When he was 16, my son had a girlfriend of the same age. The girl’s mum had died of epilepsy, when the girl was 9 years old. Her brother was 12 at the time. They barely spoke of their mum. I don’t think they had the words. I think about them even now, 8 years later, and not only do I feel compassion for the brother and sister, I also feel so sad for the mother who died and had to leave her children – thereby missing out on their lives, not being there to share the joys and difficulties life throws at us all.

The boy, Theo, in The Goldfinch, goes to stay with his friend’s family, but it is no substitute at all for the life he lived with his mum.   And the story continues. It is beautifully written. The characterization is superb, the descriptions evocative and the emotions so credibly conveyed.

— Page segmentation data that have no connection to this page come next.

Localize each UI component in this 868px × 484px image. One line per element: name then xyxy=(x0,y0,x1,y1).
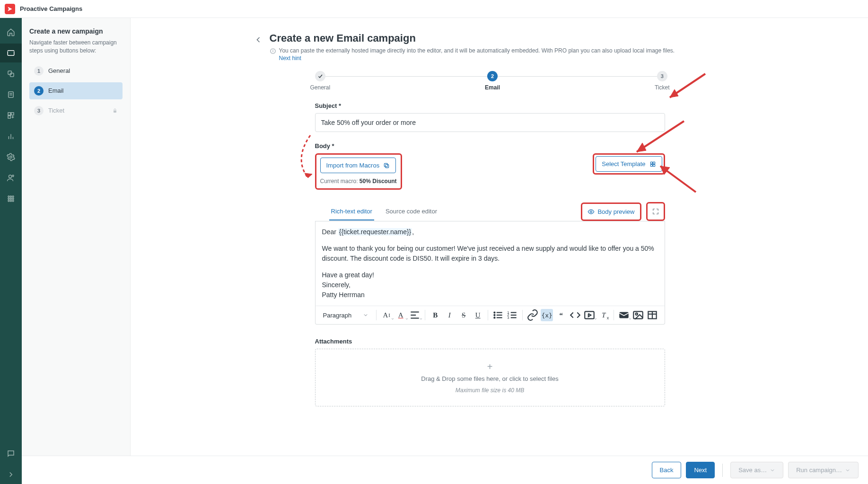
rail-mail[interactable] xyxy=(0,44,22,62)
expand-icon xyxy=(652,208,659,215)
svg-rect-57 xyxy=(585,311,594,318)
media-button[interactable] xyxy=(583,309,596,321)
copy-icon xyxy=(383,162,390,169)
link-button[interactable] xyxy=(526,309,539,321)
merge-placeholder: {{ticket.requester.name}} xyxy=(338,228,412,236)
rail-views[interactable] xyxy=(0,106,22,125)
svg-point-12 xyxy=(10,156,12,158)
expand-button[interactable] xyxy=(649,205,662,218)
back-button[interactable]: Back xyxy=(652,462,682,478)
font-family-button[interactable]: AI xyxy=(380,309,393,321)
rail-apps[interactable] xyxy=(0,189,22,208)
svg-point-19 xyxy=(10,198,12,200)
next-hint-link[interactable]: Next hint xyxy=(279,55,675,62)
editor-body[interactable]: Dear {{ticket.requester.name}}, We want … xyxy=(315,221,665,306)
underline-button[interactable]: U xyxy=(472,309,484,321)
tab-richtext[interactable]: Rich-text editor xyxy=(329,203,374,220)
svg-point-16 xyxy=(10,196,12,197)
annotation-box-preview: Body preview xyxy=(581,202,641,221)
placeholder-button[interactable]: {x} xyxy=(541,309,553,321)
step-email[interactable]: 2 Email xyxy=(29,82,123,99)
page-title: Create a new Email campaign xyxy=(270,32,675,44)
svg-text:3: 3 xyxy=(507,316,509,320)
svg-point-49 xyxy=(494,317,495,318)
mail-insert-button[interactable] xyxy=(618,309,630,321)
svg-rect-32 xyxy=(650,164,652,166)
step-number: 3 xyxy=(34,106,44,115)
app-logo xyxy=(5,4,15,14)
svg-rect-29 xyxy=(385,163,388,167)
table-button[interactable] xyxy=(646,309,658,321)
info-icon xyxy=(270,48,276,54)
import-macros-button[interactable]: Import from Macros xyxy=(320,158,396,173)
save-as-button[interactable]: Save as… xyxy=(730,462,783,478)
image-button[interactable] xyxy=(632,309,644,321)
svg-line-35 xyxy=(670,74,705,97)
strike-button[interactable]: S xyxy=(457,309,470,321)
dropzone-max: Maximum file size is 40 MB xyxy=(328,387,652,394)
step-number: 2 xyxy=(34,86,44,96)
clear-format-button[interactable]: Tx xyxy=(597,309,610,321)
topbar: Proactive Campaigns xyxy=(0,0,868,18)
rail-chat[interactable] xyxy=(0,444,22,463)
body-preview-button[interactable]: Body preview xyxy=(584,205,638,218)
annotation-box-import: Import from Macros Current macro: 50% Di… xyxy=(315,153,402,190)
step-general[interactable]: 1 General xyxy=(29,62,123,79)
stepper-node-general[interactable]: General xyxy=(310,71,331,91)
dropzone-text: Drag & Drop some files here, or click to… xyxy=(328,375,652,382)
sidepanel-desc: Navigate faster between campaign steps u… xyxy=(29,39,123,55)
plus-icon: + xyxy=(328,361,652,372)
svg-rect-6 xyxy=(8,113,10,115)
svg-rect-24 xyxy=(114,110,116,113)
svg-point-17 xyxy=(12,196,14,197)
svg-rect-59 xyxy=(633,311,643,318)
svg-marker-34 xyxy=(305,173,312,178)
attachments-dropzone[interactable]: + Drag & Drop some files here, or click … xyxy=(315,349,665,406)
svg-rect-8 xyxy=(8,116,10,118)
select-template-button[interactable]: Select Template xyxy=(596,156,662,172)
svg-point-13 xyxy=(9,175,12,178)
svg-point-14 xyxy=(12,175,14,176)
ol-button[interactable]: 123 xyxy=(506,309,518,321)
svg-point-41 xyxy=(590,211,592,212)
stepper-node-email[interactable]: 2 Email xyxy=(485,71,500,91)
app-title: Proactive Campaigns xyxy=(20,5,82,12)
ul-button[interactable] xyxy=(492,309,504,321)
tab-source[interactable]: Source code editor xyxy=(384,203,439,220)
back-chevron-icon[interactable] xyxy=(254,35,263,44)
chevron-down-icon xyxy=(770,467,775,473)
next-button[interactable]: Next xyxy=(686,462,715,478)
rail-expand[interactable] xyxy=(0,465,22,484)
paragraph-select[interactable]: Paragraph xyxy=(319,310,373,321)
step-label: Email xyxy=(48,87,64,94)
svg-marker-36 xyxy=(670,89,678,97)
subject-label: Subject * xyxy=(315,102,665,109)
svg-point-15 xyxy=(8,196,9,197)
svg-point-22 xyxy=(10,200,12,202)
grid-icon xyxy=(649,161,656,167)
annotation-box-expand xyxy=(646,202,665,221)
font-color-button[interactable]: A xyxy=(395,309,407,321)
italic-button[interactable]: I xyxy=(443,309,456,321)
rail-agents[interactable] xyxy=(0,168,22,187)
svg-point-47 xyxy=(494,315,495,316)
run-campaign-button[interactable]: Run campaign… xyxy=(788,462,859,478)
stepper-label: General xyxy=(310,84,331,91)
quote-button[interactable]: “ xyxy=(555,309,567,321)
subject-input[interactable] xyxy=(315,113,665,132)
rail-home[interactable] xyxy=(0,23,22,42)
align-button[interactable] xyxy=(409,309,421,321)
rail-lists[interactable] xyxy=(0,85,22,104)
svg-point-23 xyxy=(12,200,14,202)
svg-rect-58 xyxy=(619,312,629,318)
rail-analytics[interactable] xyxy=(0,127,22,146)
hint-text: You can paste the externally hosted imag… xyxy=(279,47,675,54)
code-button[interactable] xyxy=(569,309,581,321)
rail-settings[interactable] xyxy=(0,148,22,167)
step-label: Ticket xyxy=(48,107,64,114)
chevron-down-icon xyxy=(845,467,850,473)
step-ticket: 3 Ticket xyxy=(29,102,123,119)
bold-button[interactable]: B xyxy=(429,309,441,321)
step-label: General xyxy=(48,67,70,74)
rail-templates[interactable] xyxy=(0,64,22,83)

After the explosion, the boy goes back to his apartment, certain that his mum will be there waiting for him. As he waits for her, he talks of how, when he was younger, his ‘greatest fear was that some day my mother might not come home from work.’ This is a fear that I can very well relate to. I had exactly the same fear. I can remember watching for my mum out of the window and dreading the light fading and it going dark. I believed that some disaster might befall her out there in the dark, without me to look after her. That comment might appear ridiculous, as I was 8 years old and would be pretty useless against a determined assailant. But that is how I felt and I can still feel that anxiety now, the strength of it, the choking sense of something having happened to my mum because I wasn’t by her side. Decades on from worrying about my mum, who is now 92 years old, I can still feel that sense of dread but now it is directed at those who are motherless and to the dead mothers who missed out on their children’s lives. That is a particularly cruel tragedy. So it’s no wonder then, that when my youngest child reached 21, I did a dance of joy and relief.